Unabridged from my Bonus Years column in the Lifestyle section of The Sunday Capital, Annapolis, Maryland
Friends matter – not the least in your bonus years and not the least for women. Back in 2010, Wall Street Journal columnist Jeffrey Zaslow published “The Girls from Ames: A Story of Women and a Forty-Year Friendship,” a New York Times bestseller. “The Girls…” is an inspiring tribute to female friendships, a true story of eleven girls and – after the untimely passing of one of their group – the ten women they became as they grew up in the 1970s.
As one of the girls said, “My friends knew me before I was a wife or a mom. They knew the original me.”
I was drawn to “The Girls from Ames” when it first came out because my high school friendship circle in Lafayette, Indiana, back in the 1950s also included a tightly-knit group of girls who were much like the girls from Ames.
I now call the girls I know “The Ladies of Lafayette” — though back then they unashamedly called themselves “The Superlatives.”
The story of the Ladies of Lafayette is an unlikely tale of 19 girls of the Jefferson High School Class of 1957 and the 16 women they became, three having passed away. All were my friends, not just classmates — many as far back as grade school as I grew up in Indiana in the 1950s.
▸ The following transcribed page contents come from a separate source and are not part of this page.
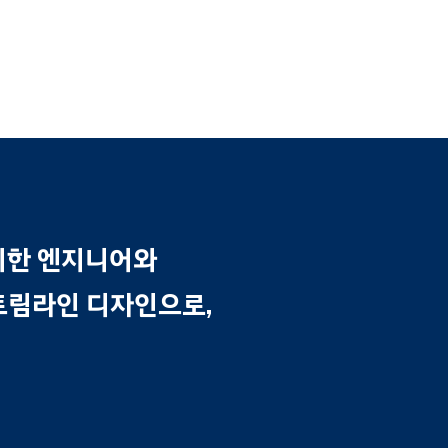
이한 엔지니어와
트림라인 디자인으로,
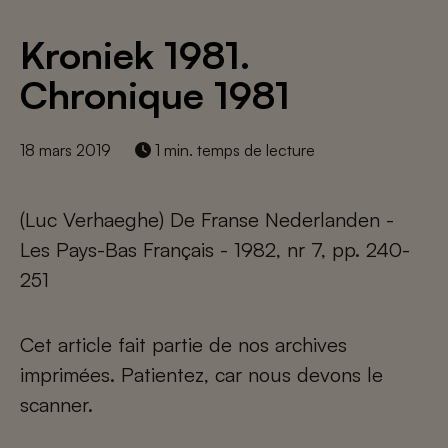
Kroniek 1981.
Chronique 1981
18 mars 2019
1 min. temps de lecture
(Luc Verhaeghe) De Franse Nederlanden -
Les Pays-Bas Français - 1982, nr 7, pp. 240-
251
Cet article fait partie de nos archives
imprimées. Patientez, car nous devons le
scanner.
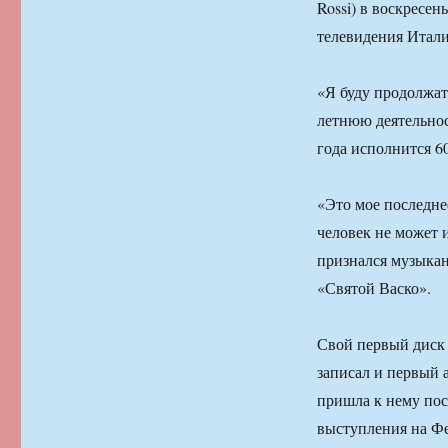
Rossi) в воскресе
телевидения Итали
«Я буду продолжат
летнюю деятельнос
года исполнится 60
«Это мое последнее
человек не может и
признался музыкан
«Святой Васко».
Свой первый диск «
записал и первый а
пришла к нему пос
выступления на Фе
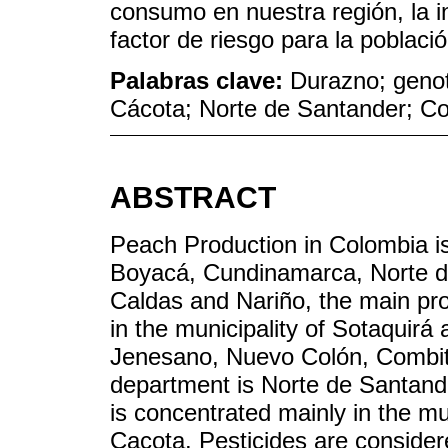
consumo en nuestra región, la i
factor de riesgo para la població
Palabras clave:
Durazno; genot
Cácota; Norte de Santander; C
ABSTRACT
Peach Production in Colombia is
Boyacá, Cundinamarca, Norte de
Caldas and Nariño, the main pro
in the municipality of Sotaquirá 
Jenesano, Nuevo Colón, Combita
department is Norte de Santande
is concentrated mainly in the mu
Cacota. Pesticides are consider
All 16 of them were married. Now in their mid-70s, they have 45 grown children and several dozens of grandchildren.
Like “The Girls from Ames,” the Ladies of Lafayette have scattered. Seven continue to live in the Midwest; four are in Indiana and the other three in Illinois, Ohio and Wisconsin. Four live in Florida. Others are scattered elsewhere round the U.S., including South Carolina, California and Oregon.
I’m writing about these ladies because two weeks ago Mary Sue and I hosted all 16 here in Annapolis for four days, an experience we thoroughly enjoyed.
After all this time, the Ladies of Lafayette continue to get together once a year, recharging friendships that grow richer and deeper as they pass into their bonus years.
Their annual reunions — going on for nearly 20 years — began when they reached their late 50s. The years from their 20s to their 50s were consumed by other things: education, career, marriage, kids and the like. Still, they stayed in touch.
At their 40th high school reunion in 1997, they decided to meet annually — and they have, in places like Chicago, Minneapolis, Nashville, Charleston, San Antonio, Indianapolis and Bradenton Beach, Florida.
Annapolis was the destination for their 2015 reunion. All 16 — plus two spouses — showed up.
We picked crabs at Cantler’s Riverside Inn on Mill Creek. We enjoyed a relaxing dinner at the Annapolis Yacht Club. We walked through Paca House Gardens.
Guided by Squire Richard Hillman, we toured Historic Annapolis and the Naval Academy. One of the ladies said, “I’ve learned more about the history of our nation today than I ever learned in a month in school.”
When nippy weather forced us to cancel a boat trip to St. Michaels, one of the ladies said, “Don’t worry. We don’t need things to do. We just enjoy being together, catching up, talking with each other.” A view that echoed a truth expressed famously by American poet and essayist Walt Whitman: “… to be with those I like is enough.”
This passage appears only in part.